Transitioning to a new role can be a traumatic leadership experience. But it can be a catalyst for what we call at HFL a “leadership leap” – the opportunity, in only a few weeks, to dramatically develop leadership capability using structured transition coaching. How does it work?
Robert was moving up. Currently a team leader running a team of eight, he interviews for and is successful in landing an internal promotion. In a month he leaves his team of eight behind; and takes over, in a new territory, a team of five team leaders who collectively have a team of 50. It’s a big change. It’s going to happen fast. His mandate from his new boss – “make sure you hit the ground running, this team has been underperforming for a while.”
Risk is written large across this typical corporate situation. How will Robert’s team fare without him? How will the transition to the new leader occur? How will Robert “quickly” hit the ground running with his new team – all unknown quantities? And how will Robert’s leadership transform from team leader to leader of team leaders?
Almost everyone in the business has something serious at stake here – the organisation overall, Robert’s current and future leaders, all of Robert's current and future reports, and of course – perhaps most importantly – Robert himself.
How can this organisation support all of these interests towards a terrific outcome?
Transition is a great risk, yes; but it is also a great opportunity. Both teams, and all the leaders involved, have a chance to “re-start”. Many developing leaders have an opportunity to step up – make a leadership leap – in effectiveness, if the process is managed right.
Transition coaching starts with a simple offer – it is a plan to build a plan. It helps transitioning leaders by:
• Providing structure and direction at a critical time – building a complete plan, prioritising the right things to do, in the right order, in the right way;
• Providing leadership coaching support – the coach helping the development of the plan – and the leader in transition – by asking the right questions at the right time;
• Providing planning templates – how to leave, how to say hello, how to connect with staff, with internal networks, with customers, with suppliers – in a planned, effective way that leads to clarity, connection, communication and timely execution.
HFL’s customisable template runs for sixteen weeks, with eight sessions of coaching. Four occur during the “month before”, and then the other four at key check in points during the next three months. During the first four sessions the coach and leader build a transition plan, which crucially includes a communication plan that takes in all stakeholders.
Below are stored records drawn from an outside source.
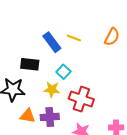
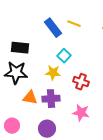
black rectangle: (30, 64) -> (20, 48), moved
red cross: (81, 99) -> (81, 82), size x0.7

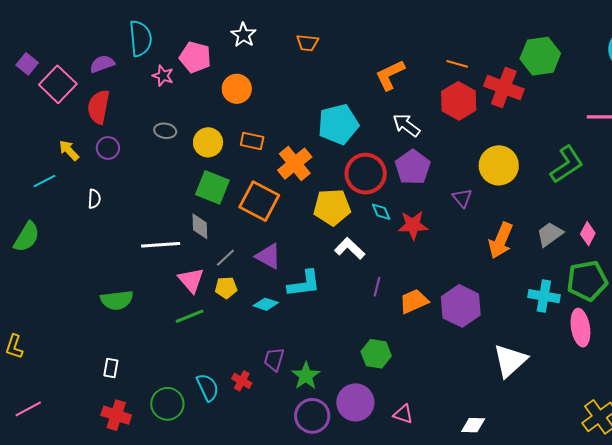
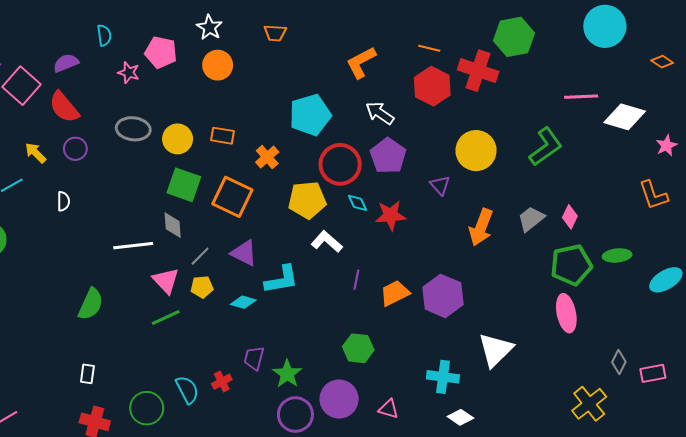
cyan semicircle: (140, 38) -> (104, 35), size x0.6
orange circle: (237, 89) -> (218, 65), moved
red semicircle: (99, 107) -> (64, 107), turned -48
gray ellipse: (165, 131) -> (133, 129), size x1.5
orange cross: (295, 164) -> (267, 157), size x0.7
cyan cross: (544, 296) -> (443, 377), moved
green semicircle: (117, 300) -> (91, 304), turned -56
red cross: (242, 381) -> (222, 382), turned 36
white diamond: (473, 425) -> (460, 417), turned 35

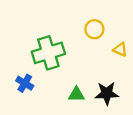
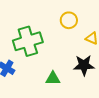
black star: (107, 93) -> (84, 65), moved

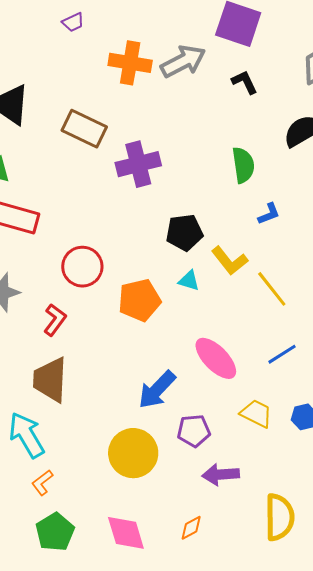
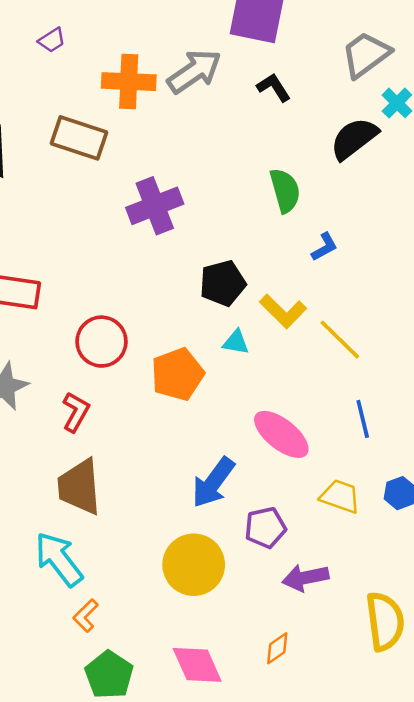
brown rectangle: (84, 129) -> (79, 138), moved
blue line: (282, 354) -> (363, 419), turned -64

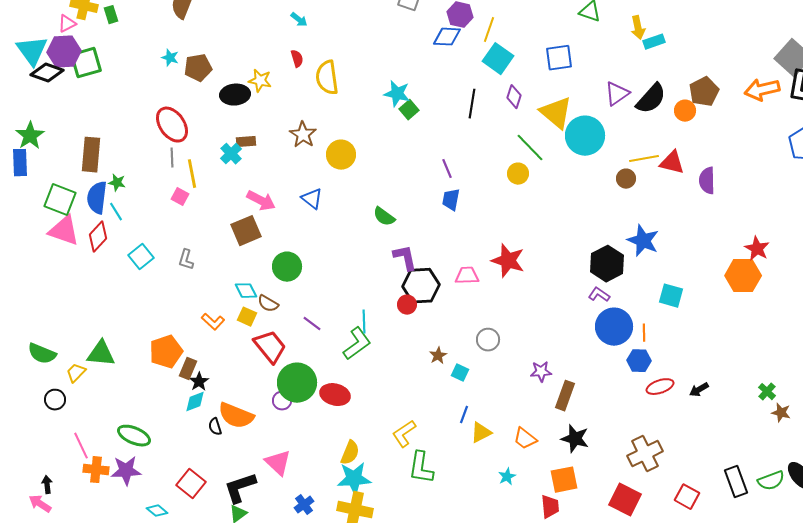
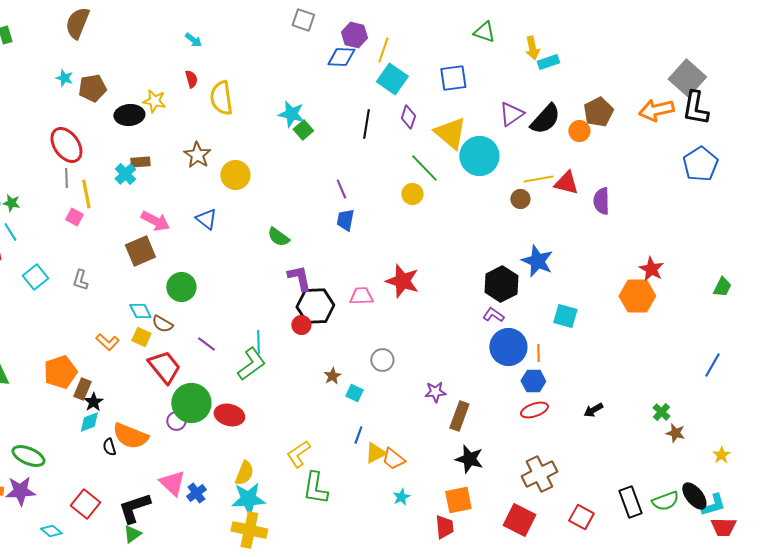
red ellipse: (660, 387) -> (534, 410), moved
orange trapezoid: (525, 439) -> (393, 459), moved
blue cross: (304, 505) -> (196, 493), moved

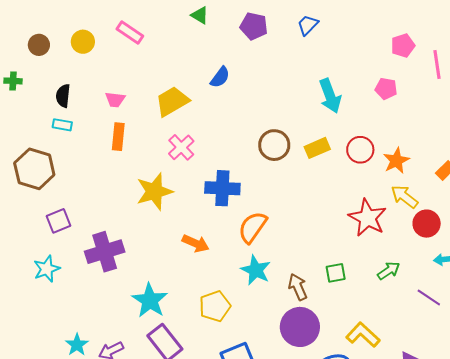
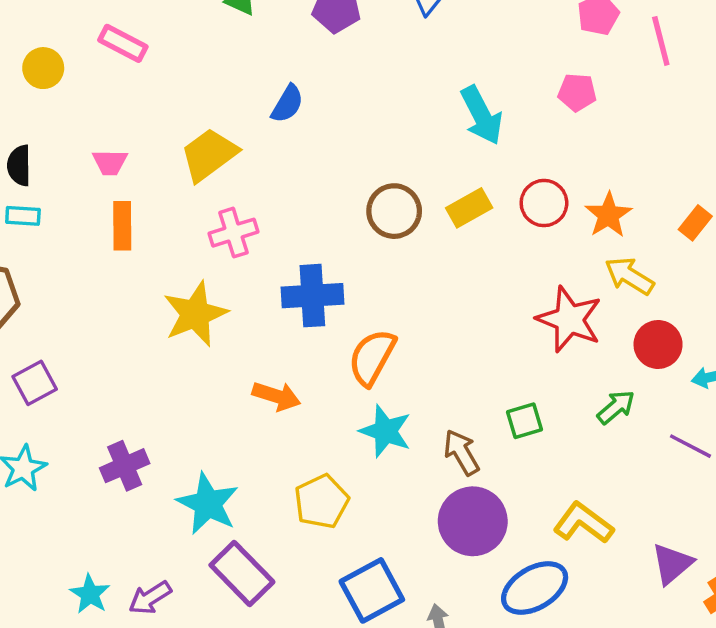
pink cross: (181, 147) -> (233, 233), turned 32
red circle: (427, 224) -> (658, 344), moved
purple cross: (105, 252) -> (125, 466), moved, size x0.7

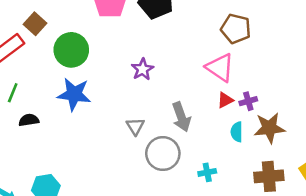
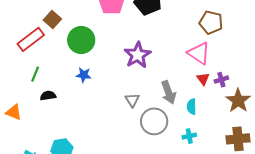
purple star: (142, 69) -> (138, 55), size x1.5
blue star: (74, 94) -> (84, 75), size x0.6
red triangle: (225, 100) -> (203, 79), turned -40
brown star: (269, 128) -> (238, 101), turned -30
cyan semicircle: (237, 132) -> (192, 107), moved

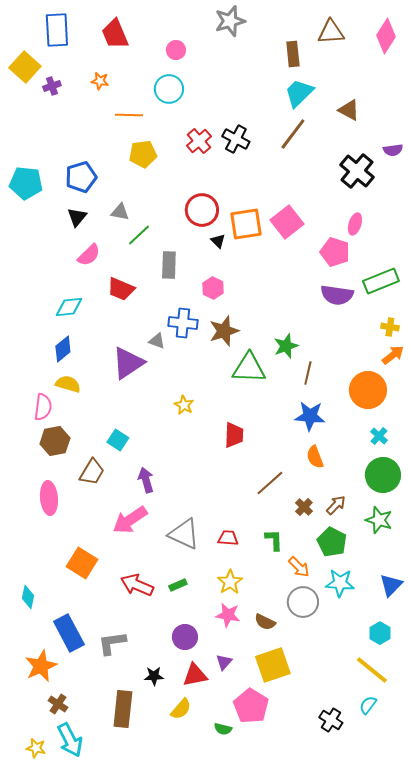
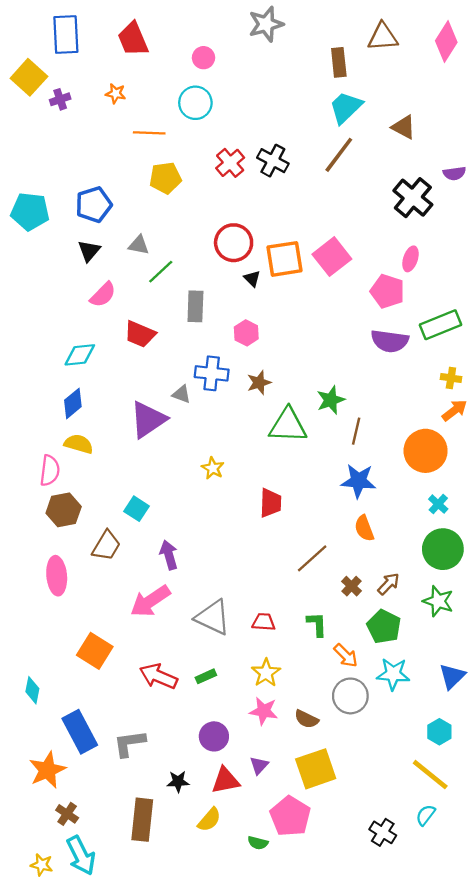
brown star: (224, 331) -> (259, 383), size x0.7

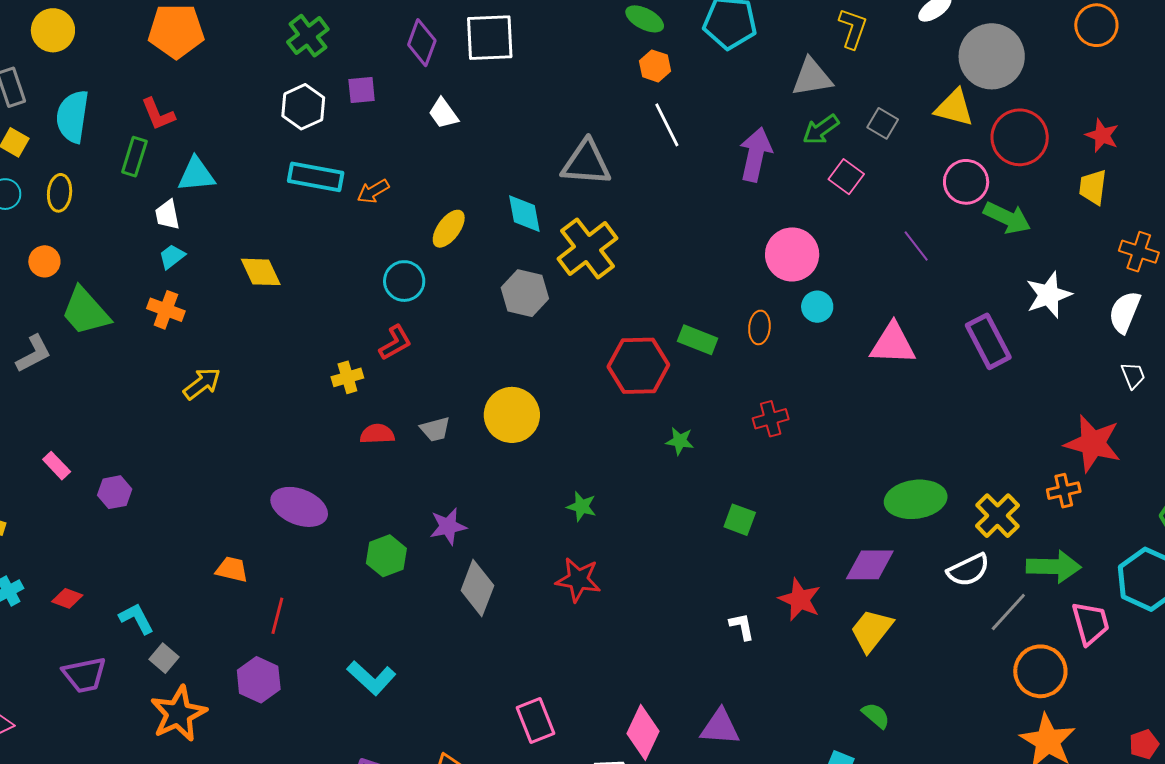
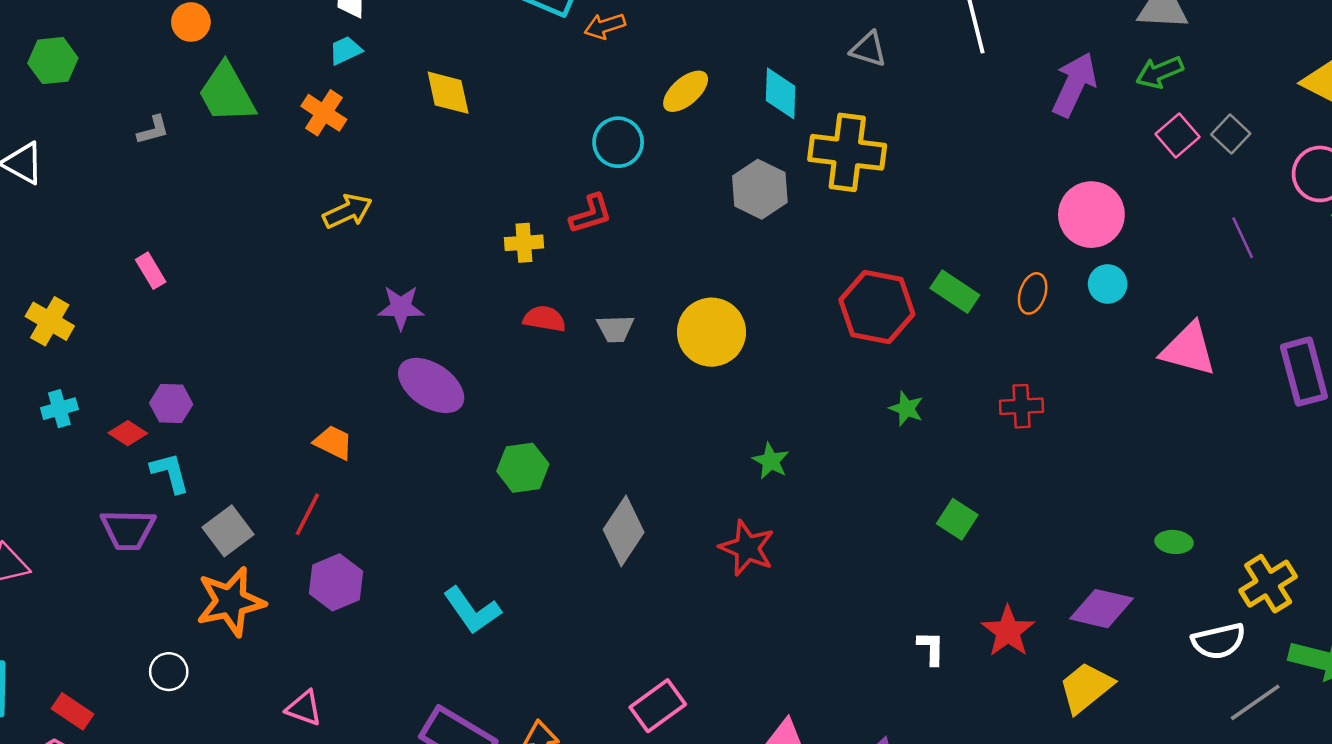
gray square: (883, 123) -> (1231, 134), moved
gray triangle: (586, 163) -> (869, 49), size x0.6
yellow cross: (588, 248) -> (847, 152), turned 32
gray L-shape: (34, 354) -> (153, 130), size x0.7
purple hexagon: (115, 492) -> (171, 404), moved
green ellipse: (916, 499) -> (1174, 542), size x0.5
purple star: (448, 526) -> (401, 307), moved
red line: (277, 616) -> (307, 514), moved
cyan L-shape: (136, 618) -> (170, 473), moved
gray square: (164, 658) -> (228, 531), size x1.4
pink rectangle: (535, 721) -> (658, 706), turned 63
There is a big emphasis on understanding how this change will impact everyone affected by the leaders promotion in a different way.
As every L&D professional will know, this intervention can lead to very accelerated leadership development – both for the leader, and for those s/he is leading. Common mistakes and potholes can be avoided; communication messages can be sharpened and delivered with high impact; and performance and cultural expectations can be defined with real clarity. In short, a leadership leap can be engineered.